What the task asks: Give back every record exactly, images excluded.
Data for this exercise Start Marker
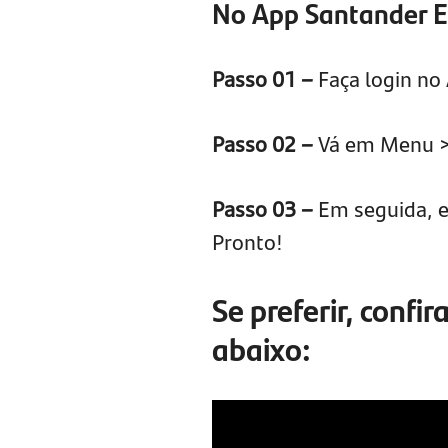
No App Santander 
Passo 01 –
Faça login no
Passo 02 –
Vá em Menu > 
Passo 03 –
Em seguida, es
Pronto!
Se preferir, confi
abaixo:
Data for this exercise End Marker
Reply to the task:
No App Santander 
Passo 01 –
Faça login no
Passo 02 –
Vá em Menu > 
Passo 03 –
Em seguida, es
Pronto!
Se preferir, confi
abaixo:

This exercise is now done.